DATA SECTION below:

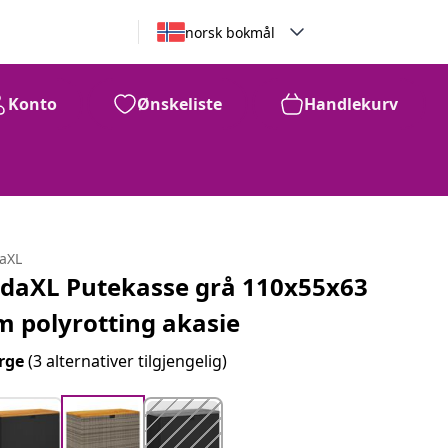
norsk bokmål
Konto
Ønskeliste
Handlekurv
daXL
idaXL Putekasse grå 110x55x63
m polyrotting akasie
rge
(3 alternativer tilgjengelig)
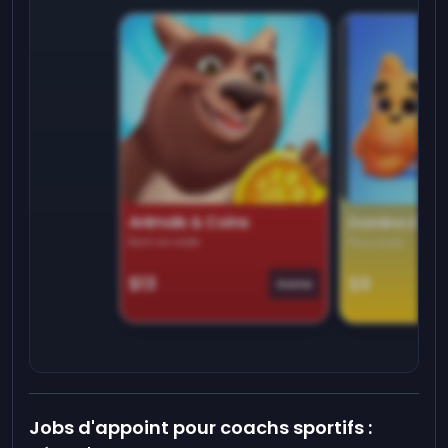
Animals & Coins
Domino Dre
Earn on side
Play daily
$13
$9
Game
Jobs d'appoint pour coachs sportifs :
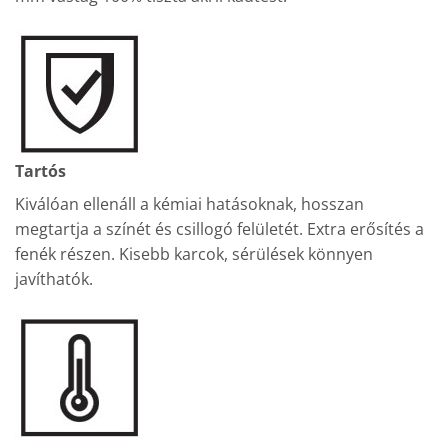
Tartós
Kiválóan ellenáll a kémiai hatásoknak, hosszan
megtartja a színét és csillogó felületét. Extra erősítés a
fenék részen. Kisebb karcok, sérülések könnyen
javíthatók.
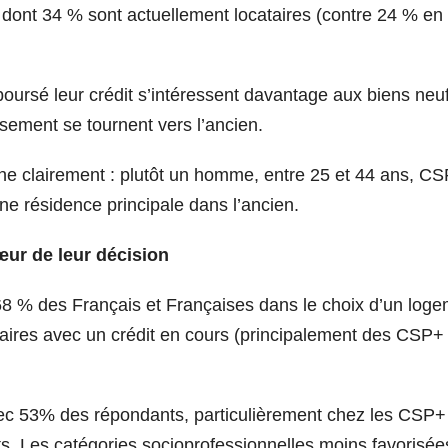
 dont 34 % sont actuellement locataires (contre 24 % en
mboursé leur crédit s’intéressent davantage aux biens neu
ement se tournent vers l’ancien.
sine clairement : plutôt un homme, entre 25 et 44 ans, C
’une résidence principale dans l’ancien.
œur de leur décision
68 % des Français et Françaises dans le choix d’un loge
étaires avec un crédit en cours (principalement des CSP+
avec 53% des répondants, particulièrement chez les CSP+
nts. Les catégories socioprofessionnelles moins favorisée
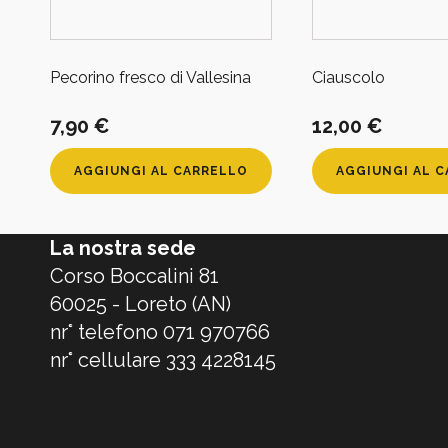
Pecorino fresco di Vallesina
Ciauscolo
7,90
€
12,00
€
AGGIUNGI AL CARRELLO
AGGIUNGI AL 
La nostra sede
Corso Boccalini 81
60025 - Loreto (AN)
nr° telefono 071 970766
nr° cellulare 333 4228145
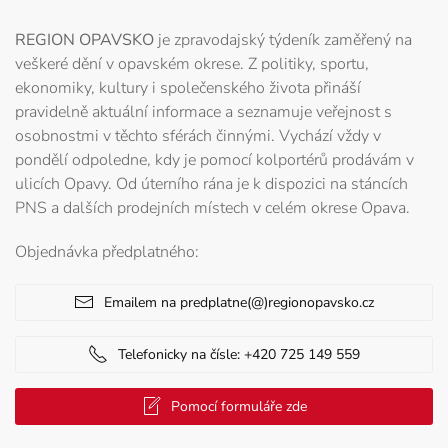
REGION OPAVSKO
je zpravodajský týdeník zaměřený na
veškeré dění v opavském okrese. Z politiky, sportu,
ekonomiky, kultury i společenského života přináší
pravidelně aktuální informace a seznamuje veřejnost s
osobnostmi v těchto sférách činnými. Vychází vždy v
pondělí odpoledne, kdy je pomocí kolportérů prodávám v
ulicích Opavy. Od úterního rána je k dispozici na stáncích
PNS a dalších prodejních místech v celém okrese Opava.
Objednávka předplatného:
Emailem na predplatne(@)regionopavsko.cz
Telefonicky na čísle: +420 725 149 559
Pomocí formuláře zde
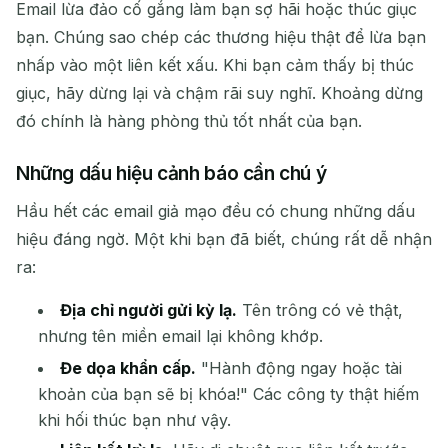
Email lừa đảo cố gắng làm bạn sợ hãi hoặc thúc giục
bạn. Chúng sao chép các thương hiệu thật để lừa bạn
nhấp vào một liên kết xấu. Khi bạn cảm thấy bị thúc
giục, hãy dừng lại và chậm rãi suy nghĩ. Khoảng dừng
đó chính là hàng phòng thủ tốt nhất của bạn.
Những dấu hiệu cảnh báo cần chú ý
Hầu hết các email giả mạo đều có chung những dấu
hiệu đáng ngờ. Một khi bạn đã biết, chúng rất dễ nhận
ra:
Địa chỉ người gửi kỳ lạ.
Tên trông có vẻ thật,
nhưng tên miền email lại không khớp.
Đe dọa khẩn cấp.
"Hành động ngay hoặc tài
khoản của bạn sẽ bị khóa!" Các công ty thật hiếm
khi hối thúc bạn như vậy.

End of DATA SECTION.

_WORK ORDER:_ Please output the records above exactly, without the pictures.

_EXERCISE RESPONSE:_
norsk bokmål
Konto
Ønskeliste
Handlekurv
daXL
idaXL Putekasse grå 110x55x63
m polyrotting akasie
rge
(3 alternativer tilgjengelig)
Animals & Coins
Domino Dre
Earn on side
Play daily
$13
$9
Game
Jobs d'appoint pour coachs sportifs :
Tartós
Kiválóan ellenáll a kémiai hatásoknak, hosszan
megtartja a színét és csillogó felületét. Extra erősítés a
fenék részen. Kisebb karcok, sérülések könnyen
javíthatók.
 dont 34 % sont actuellement locataires (contre 24 % en
mboursé leur crédit s’intéressent davantage aux biens neu
ement se tournent vers l’ancien.
sine clairement : plutôt un homme, entre 25 et 44 ans, C
’une résidence principale dans l’ancien.
œur de leur décision
68 % des Français et Françaises dans le choix d’un loge
étaires avec un crédit en cours (principalement des CSP+
avec 53% des répondants, particulièrement chez les CSP+
nts. Les catégories socioprofessionnelles moins favorisée
Pecorino fresco di Vallesina
Ciauscolo
7,90
€
12,00
€
AGGIUNGI AL CARRELLO
AGGIUNGI AL 
La nostra sede
Corso Boccalini 81
60025 - Loreto (AN)
nr° telefono 071 970766
nr° cellulare 333 4228145
REGION OPAVSKO
je zpravodajský týdeník zaměřený na
veškeré dění v opavském okrese. Z politiky, sportu,
ekonomiky, kultury i společenského života přináší
pravidelně aktuální informace a seznamuje veřejnost s
osobnostmi v těchto sférách činnými. Vychází vždy v
pondělí odpoledne, kdy je pomocí kolportérů prodávám v
ulicích Opavy. Od úterního rána je k dispozici na stáncích
PNS a dalších prodejních místech v celém okrese Opava.
Objednávka předplatného:
Emailem na predplatne(@)regionopavsko.cz
Telefonicky na čísle: +420 725 149 559
Pomocí formuláře zde
Email lừa đảo cố gắng làm bạn sợ hãi hoặc thúc giục
bạn. Chúng sao chép các thương hiệu thật để lừa bạn
nhấp vào một liên kết xấu. Khi bạn cảm thấy bị thúc
giục, hãy dừng lại và chậm rãi suy nghĩ. Khoảng dừng
đó chính là hàng phòng thủ tốt nhất của bạn.
Những dấu hiệu cảnh báo cần chú ý
Hầu hết các email giả mạo đều có chung những dấu
hiệu đáng ngờ. Một khi bạn đã biết, chúng rất dễ nhận
ra:
Địa chỉ người gửi kỳ lạ.
Tên trông có vẻ thật,
nhưng tên miền email lại không khớp.
Đe dọa khẩn cấp.
"Hành động ngay hoặc tài
khoản của bạn sẽ bị khóa!" Các công ty thật hiếm
khi hối thúc bạn như vậy.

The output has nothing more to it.